Baker, Paul, 1911-2009

  • LCNAF n 93033236
  • Person
  • 1911-2009

Paul Baker was born in 1911 in Hereford, Texas. His family moved to Waxahachie when Baker was eight years old. Baker graduated from Trinity University with a degree in drama in 1932. He continued his studies at Yale University, earning his master's degree in 1939. Baker married Sallie Kathryn "Kitty" Cardwell in 1936; they had three children. During World War II Baker served in the United States Army as a Special Services Entertainment Officer. He received the Legion of Merit Award in 1945 for his work reorganizing the entertainment branch in the European Theater of Operations.

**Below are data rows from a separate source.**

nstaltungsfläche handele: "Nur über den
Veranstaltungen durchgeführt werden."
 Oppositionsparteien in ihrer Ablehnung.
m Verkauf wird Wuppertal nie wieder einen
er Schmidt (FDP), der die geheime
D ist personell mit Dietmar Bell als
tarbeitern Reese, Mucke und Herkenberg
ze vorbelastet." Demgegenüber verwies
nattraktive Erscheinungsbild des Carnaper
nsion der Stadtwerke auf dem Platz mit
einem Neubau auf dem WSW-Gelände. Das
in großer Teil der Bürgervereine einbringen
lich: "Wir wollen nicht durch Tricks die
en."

Paul Baker's teaching career began as a drama professor at Baylor University in 1934. He established a standalone drama department at Baylor in 1940, and served as the inaugural chair of the department. Baker designed Studio One, a state-of-the-art theater facility at Baylor in 1941. In 1963, controversy arose when Baker produced Eugene O'Neill's "Long Days Journey into Night" without censoring the language. After Baker was reprimanded by the Baylor administration, the entire drama department faculty resigned in protest. Baker and his fellow faculty members then moved to San Antonio to establish the theater department at Trinity University, where he taught until his retirement in 1976. Baker founded the Dallas Theater Center and Graduate School of Drama in 1959. He taught graduate courses at the Dallas Theater Center from 1959 to 1982, and collaborated with Frank Lloyd Wright to design and build the Kalita Humphreys Theater for the organization.

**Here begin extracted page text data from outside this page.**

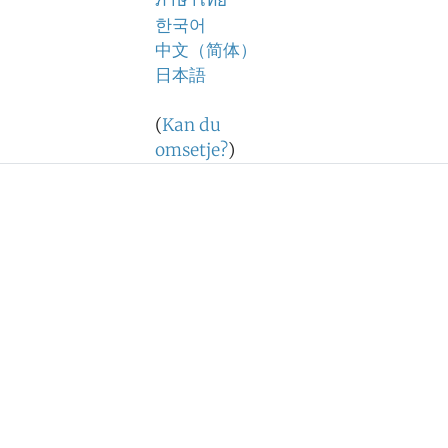
ภาษาไทย
한국어
中文（简体）
日本語
(
Kan du
omsetje?
)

Baker was well known for his Integration of Abilities curriculum for teaching drama. Published in 1972, they are based on the "elements of form": space, movement, color, silhouette, line, sound/silence, rhythm, shape, and texture. This curriculum promotes a philosophy of individual creativity.

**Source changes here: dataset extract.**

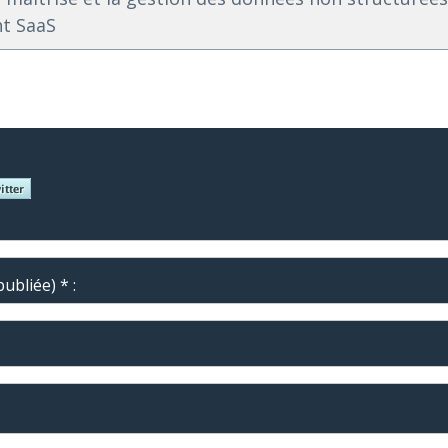
ht SaaS
ubliée) * :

Baker resided on his Central Texas ranch in retirement, and was awarded the Texas Medal of Arts in 2007 for his contributions to arts education across the state. He passed away in 2009.

Baker, Kitty

  • LCNAF no 96016277
  • Person
  • 1912-2014

Erlandson, Ray S. 1893-1991

  • Person
  • 1893-1991

Raymond Sanford Erlandson was born in 1893. He earned a bachelor's degree from the University of Wisconsin in 1918 and a master's degree in education from George Washington University in 1922. During World War I he served as a second lieutenant in the Field Artillery. After the war, he served as business manager of the National Education Association, director of broadcasting for Majestic Radio, sales manager at the Zenith Radio Corporation, and vice president of the Rudolph Wurlitzer Company. Erlandson was the founder of the American School of the Air at CBS and was President of the American Music War Council during World War II. He moved to San Antonio in 1945 and became co-owner of the San Antonio Music Company and Bledsoe Furniture Company. From 1953 through 1964 Erlandson was Chairman of the Department of Business at Trinity University. Upon his retirement, he became President and CEO of the Children's Fund, which later became the American Institute for Character Education. Erlandson was very involved in his community, particularly through Rotary International, the American Red Cross, the University Presbyterian Church, Fiesta Association, and the Alamo Presbytery Committee. He was married to Margery Ann McKillop Erlandson (1894-1981) and had three sons, Ray Erlandson Jr., William Erlandson, and Dr. Paul Erlandson.